La riforma dei cognomi dissolverà l’identità della famiglia. Tra le liberalizzazioni varate dal governo Monti c’è quella che riconosce il diritto dei figli ad aggiungere il cognome materno a quello paterno e quello delle divorziate e vedove ad aggiungere il cognome del nuovo marito ai propri figli (vedi CdM 24.2.2012).

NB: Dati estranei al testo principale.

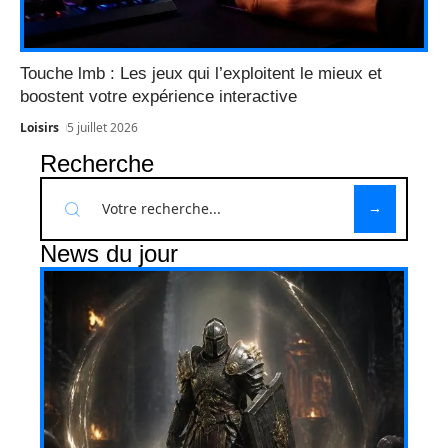
Touche lmb : Les jeux qui l’exploitent le mieux et
boostent votre expérience interactive
Loisirs
5 juillet 2026
Recherche
News du jour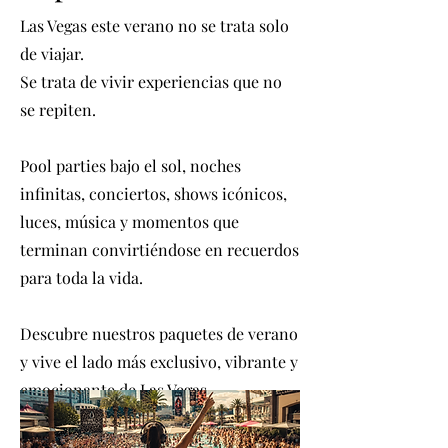
Las Vegas este verano no se trata solo
de viajar.
Se trata de vivir experiencias que no
se repiten.
Pool parties bajo el sol, noches
infinitas, conciertos, shows icónicos,
luces, música y momentos que
terminan convirtiéndose en recuerdos
para toda la vida.
Descubre nuestros paquetes de verano
y vive el lado más exclusivo, vibrante y
emocionante de Las Vegas.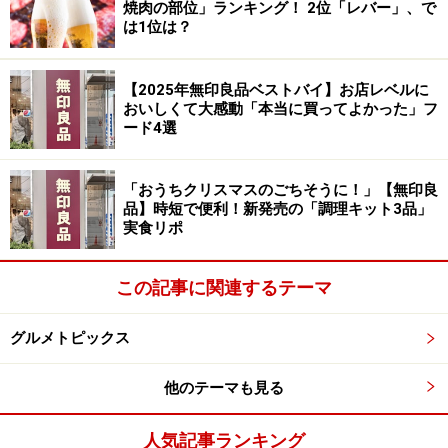
焼肉の部位」ランキング！ 2位「レバー」、で
フリー電話：0120-974-794（2017年12月12日まで。午
は1位は？
前11時～午後5時）
住所：東京都中央区銀座3-6-1
【2025年無印良品ベストバイ】お店レベルに
代表電話：03-3567-1211
おいしくて大感動「本当に買ってよかった」フ
ード4選
「おうちクリスマスのごちそうに！」【無印良
品】時短で便利！新発売の「調理キット3品」
キャンティ「銀座はちみつ ババロアバニ
実食リポ
ラ」直径：12cm
この記事に関連するテーマ
松屋銀座は、銀座ビル屋上で養蜂する「銀座ミツバチプ
ロジェクト」に参加されており、採れた銀座はちみつを
グルメトピックス
使ったオリジナルのクリスマスケーキが毎年人気です。
今年は「キャンティ」の「銀座はちみつババロアバニ
他のテーマも見る
ラ」が人気を集めています。
人気記事ランキング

Pertanto, i figli potranno portare cognomi diversi non solo tra loro ma rispetto ai genitori. Si dissolve così l’identità della famiglia come comunità. Il legame tra figli e con i genitori ha una radice biologica, ma si alimenta anche di simboli. E tra questi, uno dei più importanti è il cognome. Il cognome rende pubblicamente riconoscibile un rapporto altrimenti intimo e privato. Il cognome è un “bene relazionale”, un “bene comune”, che appartiene alla comunità (genitori e figli) che contraddistingue. Riconoscendo a “chiunque” (come recita il testo) il diritto di aggiungere un altro cognome a quello ereditato si riconosce al singolo il diritto di disporre di un bene che non gli è proprio perché appartiene alla comunità familiare in quanto tale. Ma quello che è più grave si consente al singolo di pregiudicare il diritto (degli altri) ad essere una famiglia perché nel momento in cui anche un solo figlio cambia il proprio cognome cessa la capacità identificativa di quest’ultimo e la famiglia si dissolve come soggetto pubblicamente riconosciuto e riconoscibile.
La riforma non vuole risolvere i ben noti problemi che possono sorgere in ordine al riconoscimento dei figli o a ragione della evoluzione dei rapporti di coppia. Non richiede, infatti, perché possa essere cambiato il cognome un motivo o una causa. Si limita ad attribuire il diritto a “chiunque”. Quella sui cognomi è, pertanto, una perfetta misura “liberale”, che privilegia il singolo e disconosce la comunità (aml).